These facts demonstrate that Negro migration from the South, which has maintained a high rate for the past 60 years, will continue unless economic conditions change dramatically in either the South or the North and West. This conclusion is reinforced by the fact that most Southern states in recent decades have also experienced outflows of white population. From 1950 to 1960, 11 of the 17 Southern states (including the District of Columbia) "exported" white population as compared to 13 which "exported" Negro population. Excluding Florida's net gain by migration of 1.5 million, the other 16 Southern states together had a net loss by migration of 1.46 million whites.

THE CONCENTRATION OF

NEGRO POPULATION IN LARGE CITIES

WHERE NEGRO URBANIZATION HAS

OCCURRED

Statistically, the Negro population in America has become more urbanized, and more metropolitan, than the white population. According to Census Bureau estimates, almost 70 percent of all Negroes in 1966 lived in metropolitan areas, compared to 64 percent of all whites. In the South, more than half the Negro population now lives in cities. Rural Negroes outnumber urban Negroes in only four states: Arkansas, Mississippi, North Carolina, and South Carolina.

Basic data concerning Negro urbanization trends, presented in tables at the conclusion of this chapter, indicate that:

■ Almost all Negro population growth is occurring within metropolitan areas, primarily within central cities. From 1950 to 1966, the U.S. Negro population rose 6.5 million. Over 98 percent of that increase took place in metropolitan areas 86 percent within central cities, 12 percent in the urban fringe.

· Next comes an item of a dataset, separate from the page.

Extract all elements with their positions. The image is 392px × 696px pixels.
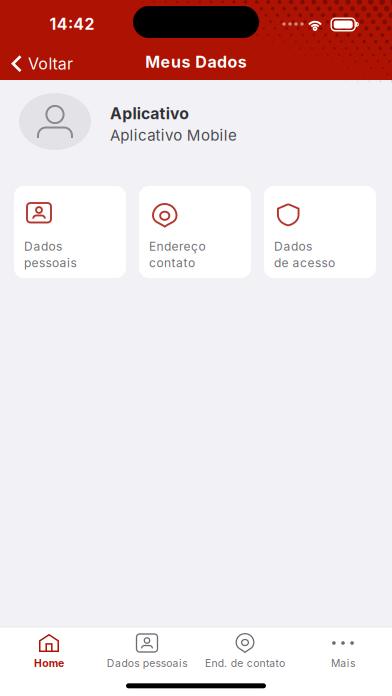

The vast majority of white population growth is occurring in suburban portions of metropolitan areas. From 1950 to 1966, 77.8 percent of the white population increase of 35.6 million took place in the suburbs. Central cities received only 2.5 percent of this total white increase. Since 1960, white central-city population has actually declined by 1.3 million.

As a result, central cities are steadily becoming more heavily Negro, while the urban fringes around them remain almost entirely white. The proportion of Negroes in all central cities rose steadily from 12 percent in 1950, to 17 percent in 1960, to 20 percent in 1966. Meanwhile, metropolitan areas

outside of central cities remained 95 percent white from 1950 to 1960 and became 96 percent white by 1966.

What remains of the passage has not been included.